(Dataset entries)
^^^^^^^^^^^^^^^^

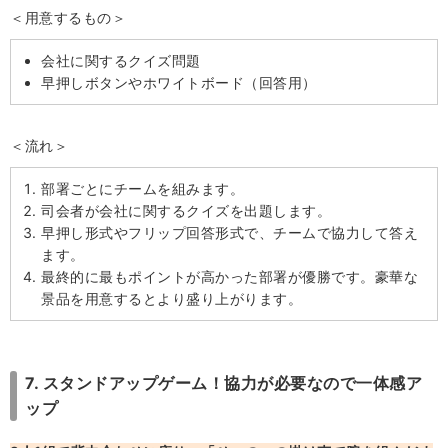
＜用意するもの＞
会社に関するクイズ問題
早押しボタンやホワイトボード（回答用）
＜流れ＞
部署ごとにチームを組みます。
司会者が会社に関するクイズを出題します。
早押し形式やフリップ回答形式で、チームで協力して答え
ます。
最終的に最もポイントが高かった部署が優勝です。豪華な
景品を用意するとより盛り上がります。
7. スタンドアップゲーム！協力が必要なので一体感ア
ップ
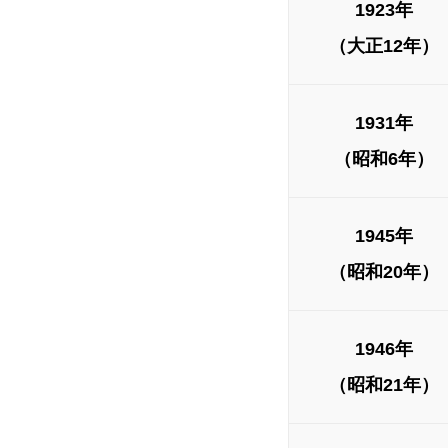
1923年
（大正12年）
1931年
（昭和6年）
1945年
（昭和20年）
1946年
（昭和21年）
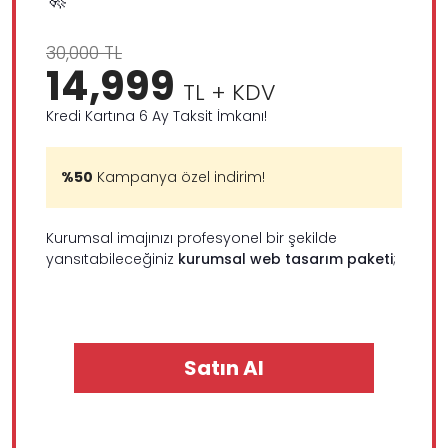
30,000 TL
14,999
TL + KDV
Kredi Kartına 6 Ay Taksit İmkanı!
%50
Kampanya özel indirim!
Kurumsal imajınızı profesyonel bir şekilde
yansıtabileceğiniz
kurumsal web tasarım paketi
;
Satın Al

^^^^^^^^^^^^^^^^

**Activity**: Every line of the records above must reappear exactly, though the pictures must not.

**Response area**:
＜用意するもの＞
会社に関するクイズ問題
早押しボタンやホワイトボード（回答用）
＜流れ＞
部署ごとにチームを組みます。
司会者が会社に関するクイズを出題します。
早押し形式やフリップ回答形式で、チームで協力して答え
ます。
最終的に最もポイントが高かった部署が優勝です。豪華な
景品を用意するとより盛り上がります。
7. スタンドアップゲーム！協力が必要なので一体感ア
ップ
1923年
（大正12年）
1931年
（昭和6年）
1945年
（昭和20年）
1946年
（昭和21年）
30,000 TL
14,999
TL + KDV
Kredi Kartına 6 Ay Taksit İmkanı!
%50
Kampanya özel indirim!
Kurumsal imajınızı profesyonel bir şekilde
yansıtabileceğiniz
kurumsal web tasarım paketi
;
Satın Al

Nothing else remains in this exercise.